2014 JDC Round 5 Report

【全日本ダートトライアル選手権 第5戦/切谷内】

小雨降る切谷内で地元勢を中心にヨコハマタイヤ装着選手が活躍、
4つのクラスを制するとともにSA2クラスではトップ3を独占!!

JDC Round 5

開催日 2014年7月13日
開催場所 サーキットパーク切谷内
(青森県)
天候 曇り のち 雨
路面 ハーフウェット(散水) ~ ウェット
参加台数 114台
(ヨコハマタイヤ装着車 32台)
2014 全日本ダートトライアル選手権 第5戦

 PN2クラス優勝・鎌田卓麻選手

PN2クラス 2位・佐藤秀昭選手

N2クラス優勝・星盛政選手

SA2クラス優勝・大西康弘選手

SA2クラスはトップ3をヨコハマタイヤ勢が独占

SC1クラス 3位・田口都一選手

Dクラス 優勝・谷田川敏幸選手

全日本ダートトライアル選手権は、後半戦突入となる第5戦を迎えた。シリーズは、この大会を含めて残り4戦。今年はシリーズタイトル争いが混沌としているクラスが多く、今後の展開を占う上でも重要な1戦となる。各クラスとも、コンマ1秒を争う戦いが繰り広げられた。

第5戦の舞台となる青森県のサーキットパーク切谷内は、丘陵の斜面を切り開いた高低差のあるコースレイアウトと、全国でも屈指の超硬質路面が特徴だ。ドライ路面の場合は「舗装路面に近い感覚で走れる」と言われ、ウェット路面でも時には超硬質路面用のタイヤを使えるほど、グリップ力が高い。ただし、雨の降り方によっては路面を覆う土や泥が洗い流されず、「まるで雪の上を走っているような感覚」と言われるほど、グリップ力が極端に落ちる。
台風一過の週末に開催された今大会は、公開練習の土曜日は好天に恵まれたものの、決勝が行われた日曜日は、第2ヒート開始とともに小雨が降り出し、路面を濡らすという状況。時間経過とともに刻々と変化する路面状況にどう対応するかが、勝敗の鍵を握った。
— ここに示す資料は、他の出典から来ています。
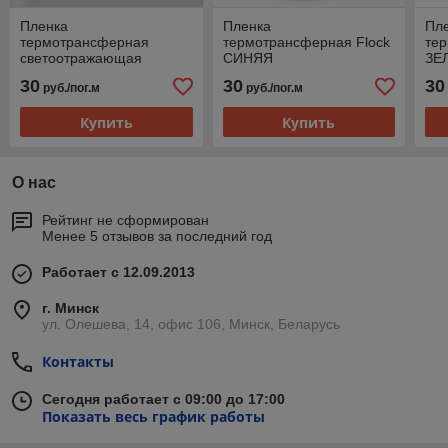
Пленка
Пленка
Пл
термотрансферная
термотрансферная Flock
те
светоотражающая
СИНЯЯ
ЗЕ
золотая
30
30
30
руб./пог.м
руб./пог.м
Купить
Купить
О нас
Рейтинг не сформирован
Менее 5 отзывов за последний год
Работает с 12.09.2013
г. Минск
ул. Олешева, 14, офис 106, Минск, Беларусь
Контакты
Сегодня работает с 09:00 до 17:00
Показать весь график работы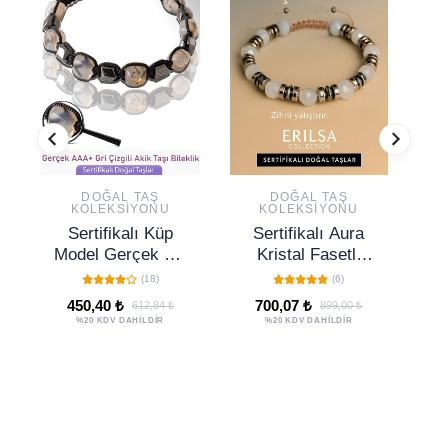
DOĞAL TAŞ
DOĞAL TAŞ
KOLEKSIYONU
KOLEKSIYONU
Sertifikalı Küp
Sertifikalı Aura
S
Model Gerçek Gri
Kristal Fasetli
Ka
Çizgili Akik Taşı
Kuvars Taşı
Ta
(18)
(6)
Bileklik -
Bileklik 6x6 mm –
G
450,40 ₺
700,07 ₺
612,84 ₺
899,00 ₺
Ayarlamalı
Zihni Yatıştıran
Bi
%20 KDV DAHİLDİR
%20 KDV DAHİLDİR
Arınma Taşı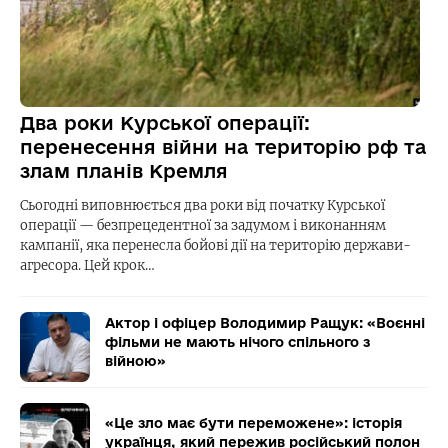
Два роки Курської операції:
перенесення війни на територію рф та
злам планів Кремля
Сьогодні виповнюється два роки від початку Курської
операції — безпрецедентної за задумом і виконанням
кампанії, яка перенесла бойові дії на територію держави-
агресора. Цей крок…
Актор і офіцер Володимир Ращук: «Воєнні
фільми не мають нічого спільного з
війною»
«Це зло має бути переможене»: історія
українця, який пережив російський полон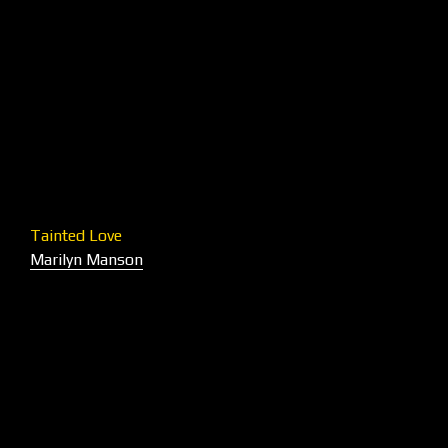
Tainted Love
Marilyn Manson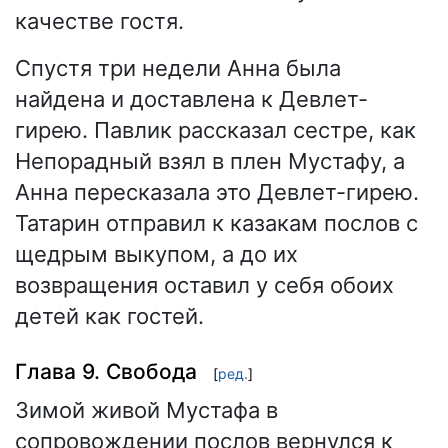
качестве гостя.
Спустя три недели Анна была
найдена и доставлена к Девлет-
гирею. Павлик рассказал сестре, как
Непорадный взял в плен Мустафу, а
Анна пересказала это Девлет-гирею.
Татарин отправил к казакам послов с
щедрым выкупом, а до их
возвращения оставил у себя обоих
детей как гостей.
Глава 9. Свобода
[
ред.
]
Зимой живой Мустафа в
сопровождении послов вернулся к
散水の影響が残る第1ヒートにADVAN A053を装着してトップタイムをマークしたPN2クラスの鎌田卓麻選手は、小雨が降る第2ヒートもADVAN A053を選択。ドリフト状態でコーナーを駆け抜ける果敢な走りを披露し、第2ヒートのベストタイムを更新。第2戦から続く4連勝を決めるとともに、ポイントリーダーの座を堅守した。
また、シリーズ2位に付けている佐藤秀昭選手は、昨年の雨の切谷内で超硬質路面用のADVAN A036でPN1クラスを制した経験を生かし、第2ヒートにADVAN A036を選択。だが、今回はPN2クラスが走行する時間帯は雨の量が少なく、まだ路面に泥が残っているという状態。それでも佐藤選手は、トラクションを生かしたグリップ走行に徹した走りで3位に入賞。シリーズ2位の座をしっかりと守り切り、タイトル奪取に向け後半戦に望みを繋いだ。

N2クラスは、東北のベテランドライバー星盛政選手が大活躍を見せた。
小雨が降り続く状況だったが、路面コンディションはそれほど悪化していないと判断した星選手は、ADVAN A036を装着。この選択が見事に的中し、星選手よりも前の選手が出した第2ヒートのベストタイムを1.626秒更新。結局このタイムはシードゼッケン組に入っても破られることなく、全日本16年目の星選手が、自身初となる全日本優勝を獲得した。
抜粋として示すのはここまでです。